The cost of messaging between systems

When building a distributed system, you need a way of communicating between the components or services, and this is often a message bus. Message buses come in different forms, but ultimately use the same paradigms – commands and events. One of the earlier distributed systems I worked on suffered from performance problems because of an over-use of messages; in many places messages were being used instead of method calls, with a Command initiating an action, and an Event being published when it completed, and the workflow continuing on receiving the event. What had happened was that in small tests, on developer machines, with no network latency, with no ambient traffic, this had seemed to do no harm; when released into the wild, with real customers and real load, on a network with latency this of course proved not to be the case!

I often see conversations when teams are thinking of using a message bus, where there can be a concern over latency – other suggestions are often put forward, like ZeroMQ, which trade latency for durability. It comes down to this: if you care about latency, message buses, queues, and this entire paradigm are not what you’re looking for! Message buses are great when you want something to happen, and you’re not too fussy about when. Some things to consider are:

Overheads: To send a message, first you need to serialize it; this has a cost. You then need to send the message, normally over a network or at the very least a write to disc, this has a cost. The consumer needs to receive it, normally over a network or at the very least from a disc, this has a cost. The sends and receives may be wrapped in a distributed transaction, this again adds cost. The consumer deserializes the message, at a cost, dispatches it, at a cost, and then will start processing. If you’re waiting for a response, repeat the whole cycle!
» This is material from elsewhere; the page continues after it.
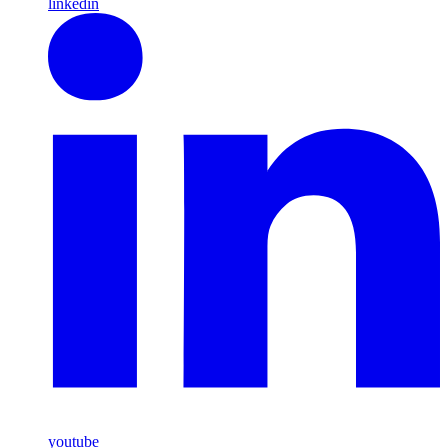
linkedin
youtube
What’s the receiver doing: You’re building a distributed system, so you really want to make sure you understand fault tolerance, partitioning, CAP theorem and the like! Just because you’re online and working, doesn’t mean that anything else is; you may be sending a message that will sit in a queue until the receiving service is rebooted, patched, switched back on, or whatever. This is sometimes known as “temporal coupling”, because you are dependent on a thing being online at a specific time (now). A big part of building a distributed system successfully is to break down the dependencies as much as possible, and to use the topology to introduce fault domains rather than suffer from cascading failure. You need to not know, or care, whether the receiver is online – and certainly not let it take you down with it!

Traffic: You’re sending a message to another service… but you’ll not be the only one! If you’re using a queue, then queueing theory applies; the time taken to process your message is a combination of the actual handling time, the number of messages in the queue, and the number of workers processing messages. You don’t control any of these things, and especially after an outage there might be a considerable backlog. Who knows how long your message will sit in the queue before even being looked at?

In summary, messaging is a great way to build distributed systems, so long as you use it for what it’s good at. Many messaging systems are really reliable, with things like guaranteed at-least-once delivery, but there are costs, such as latency. Embrace this, and use messaging when time isn’t a factor, such as for handling events (which by definition are things that happened in the past, and can be eventually consistent) or triggering long-running work in the background. Reject messaging anti-patterns that need request-response – use other things, like HTTP for this. Use the right tool for the job!